Improvements to the method and their rationale include the following:
Here, we describe in detail our array capture protocol. This procedure assumes initial DNA quantities of 1–2 µg. We are applying this protocol to tackle numerous genomic questions in multiple organisms including humans, mouse and rat. In fact, highly comparable enrichment data were obtained from capture experiments probing both human exons from a region below 1 Mb (see ANTICIPATED RESULTS) and from ~1,000 mouse exons for a total of 4 Mb of target sequence. Therefore, we find that the improvements described here yield better, more comparable results that are largely species- and target-independent.
This section outlines key points for the array capture setup providing, in our experience, the best results that we have been able to attain thus far.
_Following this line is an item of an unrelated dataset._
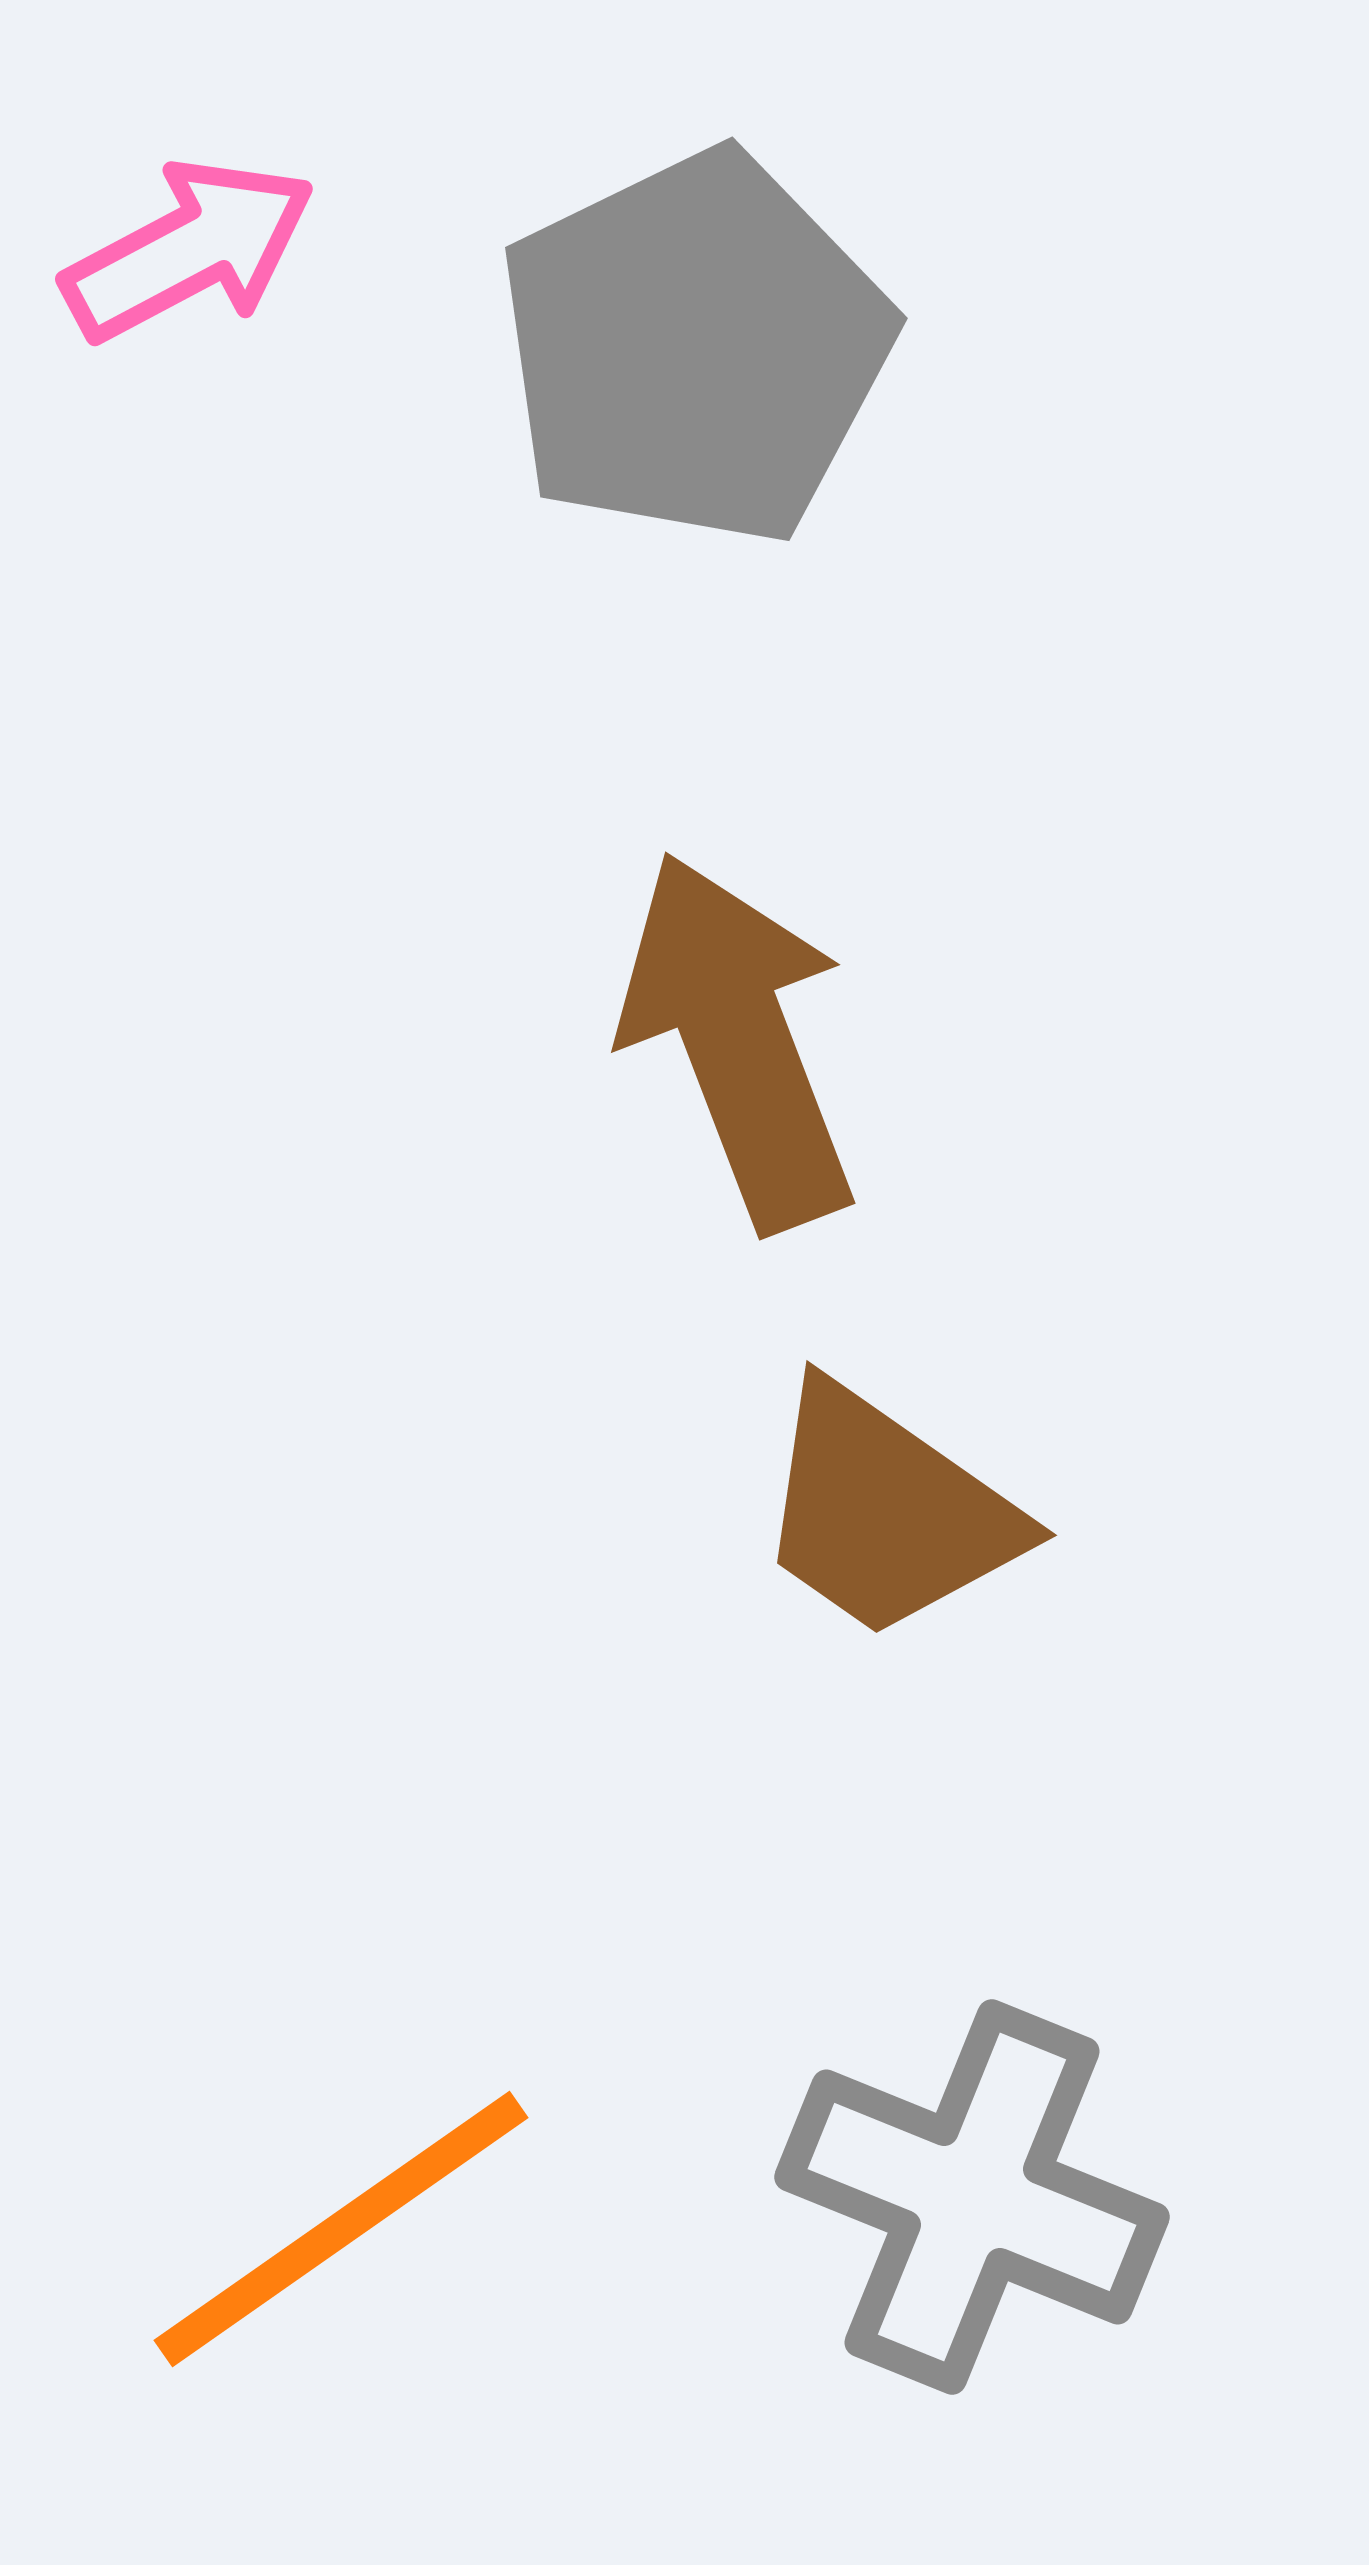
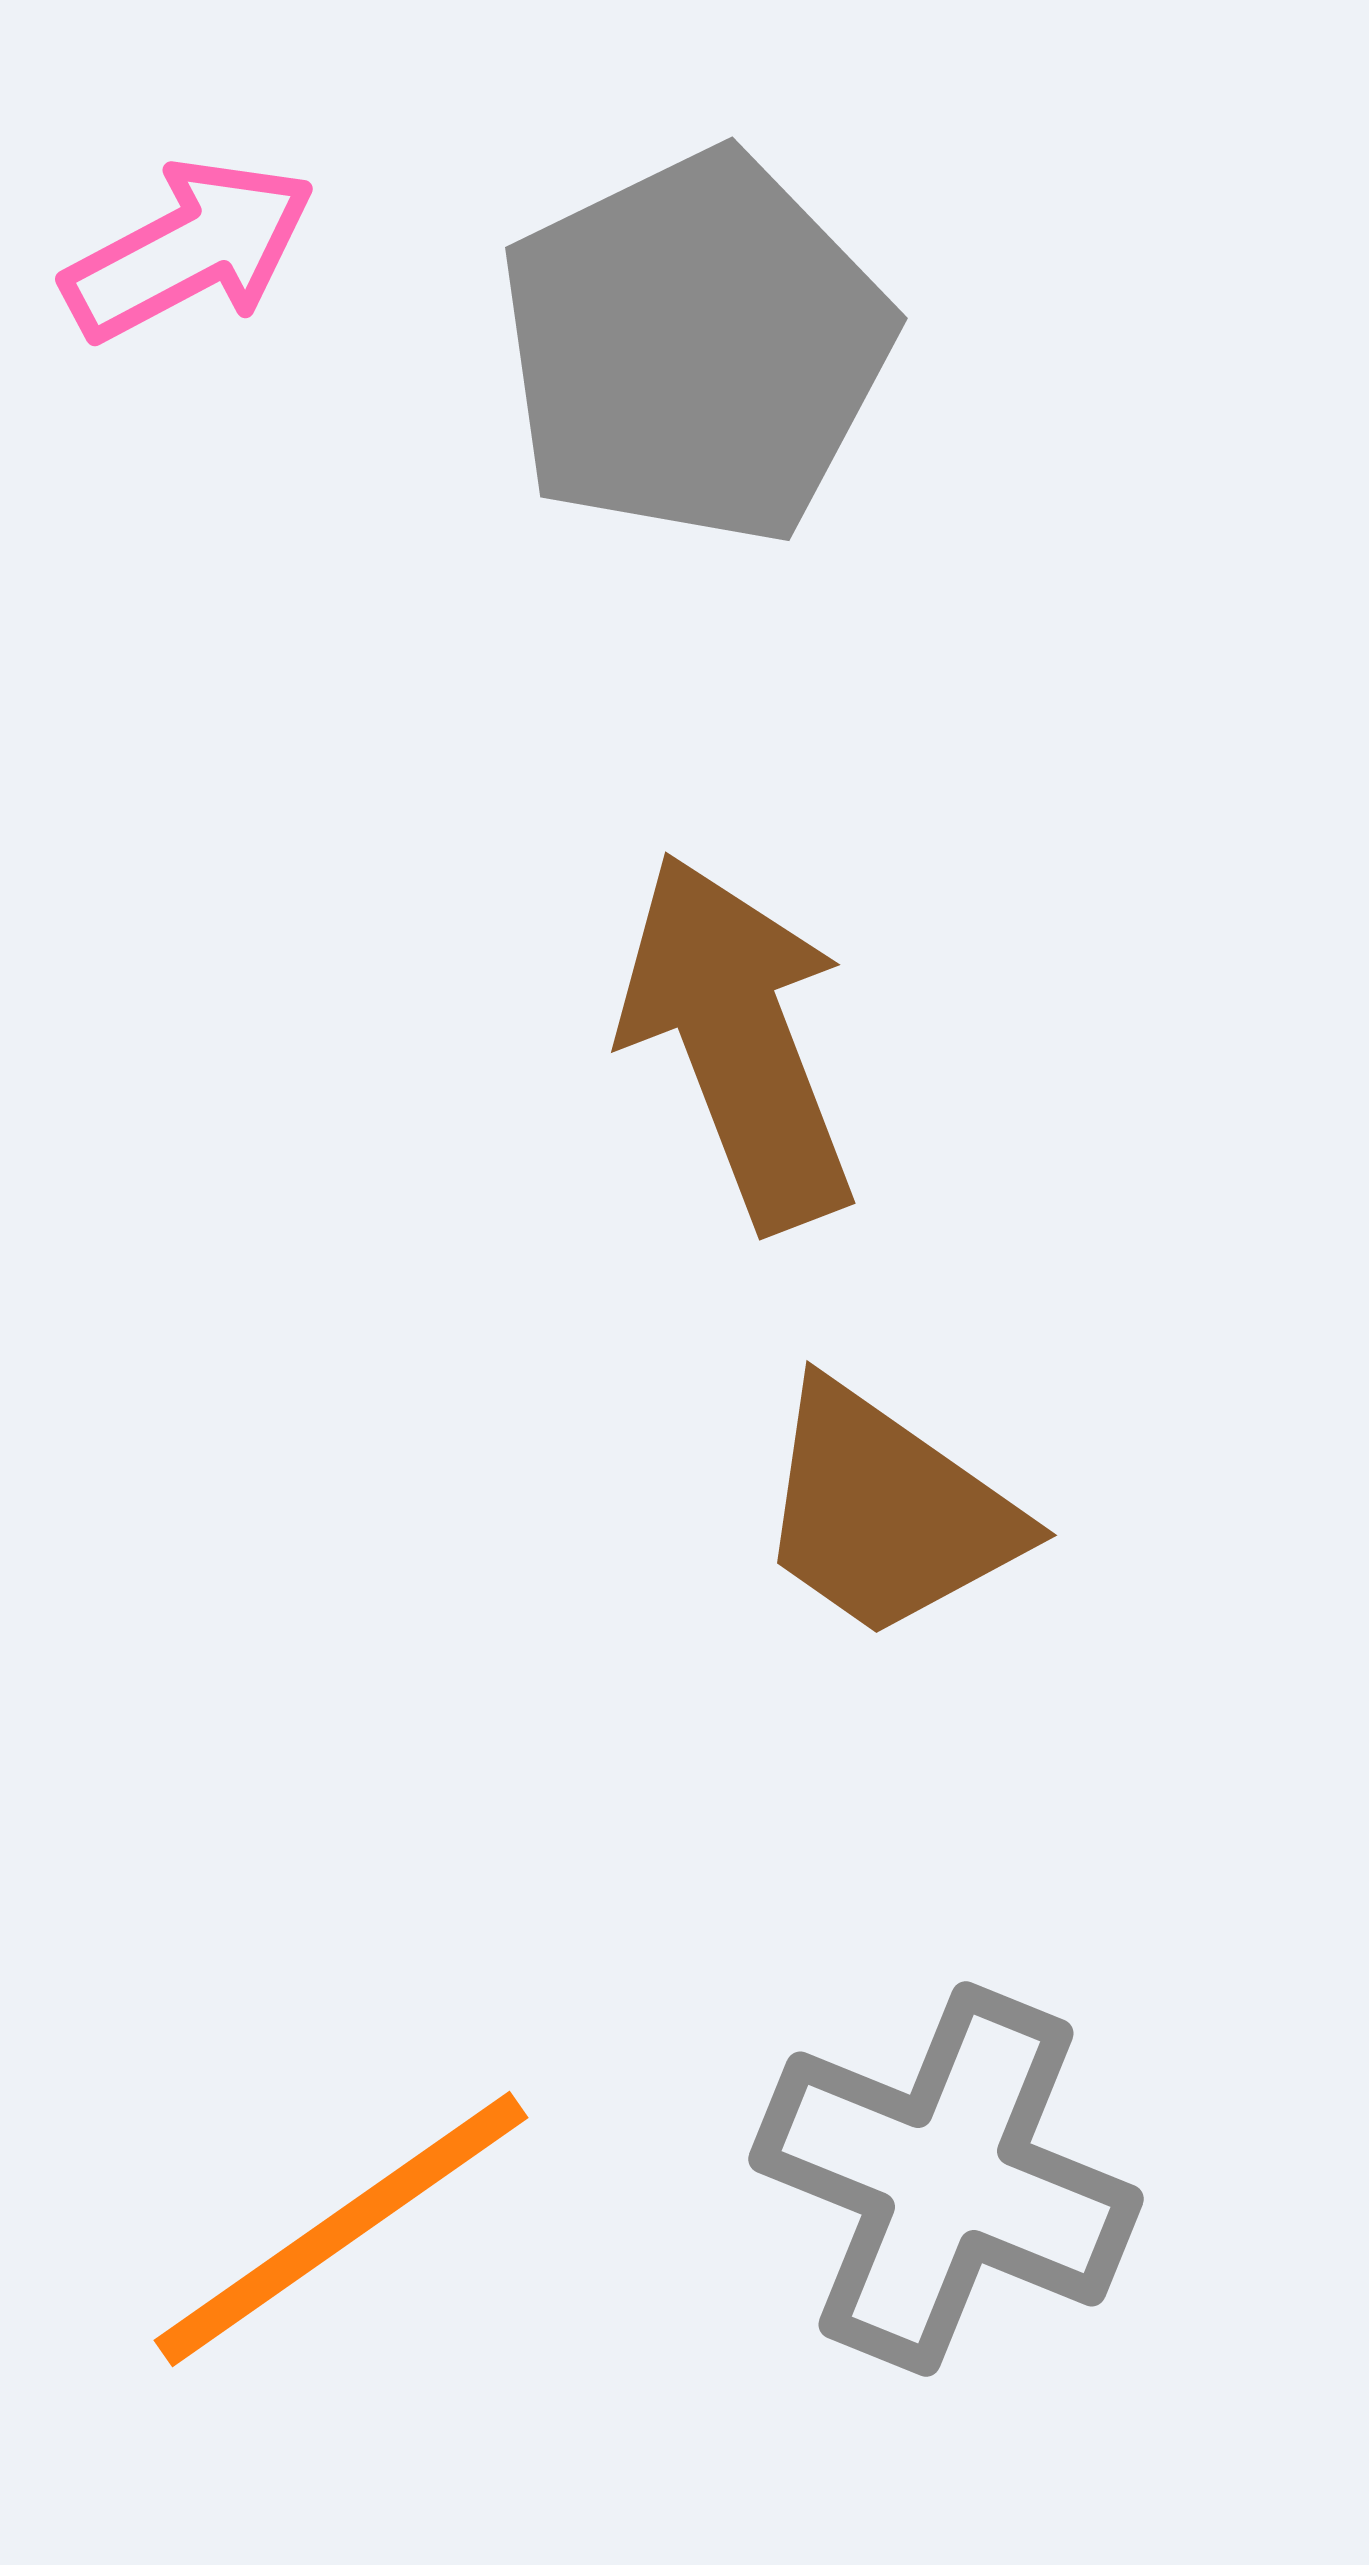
gray cross: moved 26 px left, 18 px up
The array configurations currently in use in our lab are designed in a manner similar to earlier described methods13, with several important exceptions. First, Agilent arrays have 243,504 features available for probe design, which are ~140,000 fewer features than the NimbleGen arrays used earlier. However, the Agilent features cover a larger surface area, and thus are likely to contain >50 times more molecules per feature. In addition, we have relied on a standard 60-mer oligonucleotide production format that omits synthesis of variable length probes for Tm matching, reducing complications during probe design and array synthesis. We have designed arrays that target genomic regions ranging from 0.5 to 4 Mb with tiling intervals, meaning the distance in nucleotides that separate the start positions of the probes, from 3 up to 20 bp depending on the size of the areas under selection. Earlier, we noted that tiling across individual regions (in this case exons) generates unequal read depth within the boundaries of that interval. This may be explained by the fact that probes begin to overlap so that the center of the region contains more overlapping probes than the edges of the region (where probes begin to taper off). To compensate for this trend, we begin tiling each interval in flanking regions beginning 60 bp upstream and ending 60 bp downstream of the interval boundaries. Furthermore, if an interval is shorter than 150 bp, we extend the region at both ends to include a minimum of 150 bases of genomic sequence.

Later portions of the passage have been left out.